Cross-talk between Src, Erk and Smads in ROS Osteoblast-like Cells
In general, TGF-β1 exerts its functions through Smad signaling. In addition to the canonical Smad signaling pathway, recent studies have demonstrated that other signaling effectors, including Src family kinases and MAPKs, can be activated by TGF-β1 in some cells and that these non-canonical signaling molecules may function as important regulators of Smad signaling (Joo et al., 2008; Samarakoon et al., 2009; Samarakoon et al., 2008; Sato et al., 2005) (Hayashida et al., 2003; Imamichi et al., 2005; Kretzschmar et al., 1999; Matsuura et al., 2005; Wang et al., 2009a; Watanabe et al., 2001; Yang et al., 2007). In our preceding studies we demonstrated that Src and Erk are required for CTGF induction by TGF-β1 in ROS osteoblast-like cells, so the next approach was aimed at delineating any potential cross-talk between Src, Erk and Smad signaling in osteoblasts. In some signaling paradigms, Src has been shown to be upstream of Erk (Mishra et al., 2007) (Tanaka et al., 2004). First we wanted to determine whether Src could regulate the activation of Erk. In these experiments, we pre-treated ROS osteoblast-like cells with the Src inhibitor, PP2, or the Erk inhibitor, PD98059 (PD), for 30 minutes and then stimulated them with TGF-β1 for an additional 20 minutes. Previous studies revealed that 20 minutes post-TGF-β1 treatment caused maximal Erk activation (Figure 3A). Western blot analysis of cell lysates demonstrated that the activation of Erk was completely blocked following Src kinase inhibition (Figure 4). The Erk inhibitor, PD98059, was used as a control, and effectively blocked Erk activation subsequent to TGF-β1 treatment (Figure 4). More importantly, the Erk inhibitor had no effect on Src activation induced by TGF-β1, demonstrating that Erk was not upstream of Src. Total Src and total Erk levels were not affected by any of these treatments (Figure 4). These results demonstrate that Src functions upstream of Erk in osteoblasts.

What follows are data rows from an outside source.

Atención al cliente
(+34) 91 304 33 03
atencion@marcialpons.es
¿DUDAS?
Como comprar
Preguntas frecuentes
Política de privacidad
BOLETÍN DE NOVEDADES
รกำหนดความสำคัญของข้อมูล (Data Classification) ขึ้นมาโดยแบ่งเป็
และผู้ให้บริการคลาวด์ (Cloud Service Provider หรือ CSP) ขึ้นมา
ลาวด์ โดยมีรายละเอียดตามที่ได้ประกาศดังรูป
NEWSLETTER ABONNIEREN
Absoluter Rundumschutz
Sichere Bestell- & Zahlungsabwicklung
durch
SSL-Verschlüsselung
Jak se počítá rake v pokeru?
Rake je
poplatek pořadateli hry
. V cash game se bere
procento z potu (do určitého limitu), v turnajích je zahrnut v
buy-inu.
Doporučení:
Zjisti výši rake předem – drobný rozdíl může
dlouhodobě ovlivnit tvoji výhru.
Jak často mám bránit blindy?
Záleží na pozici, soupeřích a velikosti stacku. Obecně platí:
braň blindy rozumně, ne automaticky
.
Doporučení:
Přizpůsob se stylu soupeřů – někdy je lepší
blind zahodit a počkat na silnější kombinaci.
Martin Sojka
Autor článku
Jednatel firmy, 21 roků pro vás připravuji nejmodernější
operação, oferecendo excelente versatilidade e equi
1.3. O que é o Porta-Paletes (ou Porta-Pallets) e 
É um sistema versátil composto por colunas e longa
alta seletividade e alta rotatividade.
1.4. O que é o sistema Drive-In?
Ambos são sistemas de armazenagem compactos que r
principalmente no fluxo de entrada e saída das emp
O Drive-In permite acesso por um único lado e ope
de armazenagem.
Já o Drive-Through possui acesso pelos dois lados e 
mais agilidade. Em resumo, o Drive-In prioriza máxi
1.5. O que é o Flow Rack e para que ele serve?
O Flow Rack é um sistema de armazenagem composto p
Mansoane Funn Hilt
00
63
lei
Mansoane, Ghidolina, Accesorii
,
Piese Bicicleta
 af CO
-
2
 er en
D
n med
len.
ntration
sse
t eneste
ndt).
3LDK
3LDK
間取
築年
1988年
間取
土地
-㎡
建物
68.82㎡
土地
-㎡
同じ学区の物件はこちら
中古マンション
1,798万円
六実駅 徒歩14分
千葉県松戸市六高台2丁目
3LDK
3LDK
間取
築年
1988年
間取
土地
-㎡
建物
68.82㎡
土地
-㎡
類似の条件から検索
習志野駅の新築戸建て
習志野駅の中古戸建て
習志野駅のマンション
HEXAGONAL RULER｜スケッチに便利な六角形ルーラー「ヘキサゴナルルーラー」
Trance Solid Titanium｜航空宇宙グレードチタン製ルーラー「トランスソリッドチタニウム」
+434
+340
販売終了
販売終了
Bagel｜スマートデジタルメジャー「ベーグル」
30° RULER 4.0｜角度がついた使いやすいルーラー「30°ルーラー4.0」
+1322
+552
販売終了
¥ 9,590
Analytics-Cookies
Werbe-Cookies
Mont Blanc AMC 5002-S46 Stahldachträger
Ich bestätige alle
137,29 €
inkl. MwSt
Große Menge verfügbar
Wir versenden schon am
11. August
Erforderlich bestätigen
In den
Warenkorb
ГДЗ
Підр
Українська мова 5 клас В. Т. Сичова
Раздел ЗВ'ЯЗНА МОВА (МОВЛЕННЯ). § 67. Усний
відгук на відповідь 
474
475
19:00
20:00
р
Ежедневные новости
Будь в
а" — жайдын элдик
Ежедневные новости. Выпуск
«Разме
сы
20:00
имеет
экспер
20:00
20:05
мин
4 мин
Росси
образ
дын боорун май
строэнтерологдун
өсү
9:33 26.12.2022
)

Since Smad signaling is essential for TGF-β1 induction of CTGF in osteoblasts (Arnott et al., 2008), we were interested in examining whether Src or Erk could affect Smad activation and/or nuclear translocation subsequent to TGF-β1 treatment in ROS osteoblast-like cells. We conducted an initial time course study to assess the activation of Smad 2 and Smad 3 by TGF-β1. In the canonical TGF-β1 signaling pathway, the SSXS motif at the C-terminus of Smad 2/3 is phosphorylated by the type I receptor (Chacko et al., 2004). The antibodies against phosphorylated serine 465/467 of Smad 2 or serine 423/425 of Smad 3 at the C-terminus can only recognize the receptor phosphorylated Smad 2 and Smad 3, respectively. Western blot analysis of cell lysates using these antibodies revealed a time-dependent activation of Smad 2 and Smad 3 (Figure 5A), while there was no change in total Smad 2/3 level in ROS osteoblast-like cells. Recent studies have shown that Erk could modify the linker region at Seine 213 between the MH1 and MH2 domain of R-Smads (Furukawa et al., 2003; Kamaraju and Roberts, 2005; Kretzschmar et al., 1999; Matsuura et al., 2005; Wang et al., 2009a). Therefore, we determined the phosphorylation status of linker region of Smad 3 under different conditions. Western blot analysis of whole cell lysates demonstrated a time-dependent phosphorylation of serine 213 at the linker region of Smad 3 (Figure 5A). Phosphorylation of serine 213 could be detected as early as 15 minutes post-treatment and it increased with time (Figure 5A). Interestingly, the phosphorylation of the linker region occurred later than the phosphorylation of the conserved SSXS motif.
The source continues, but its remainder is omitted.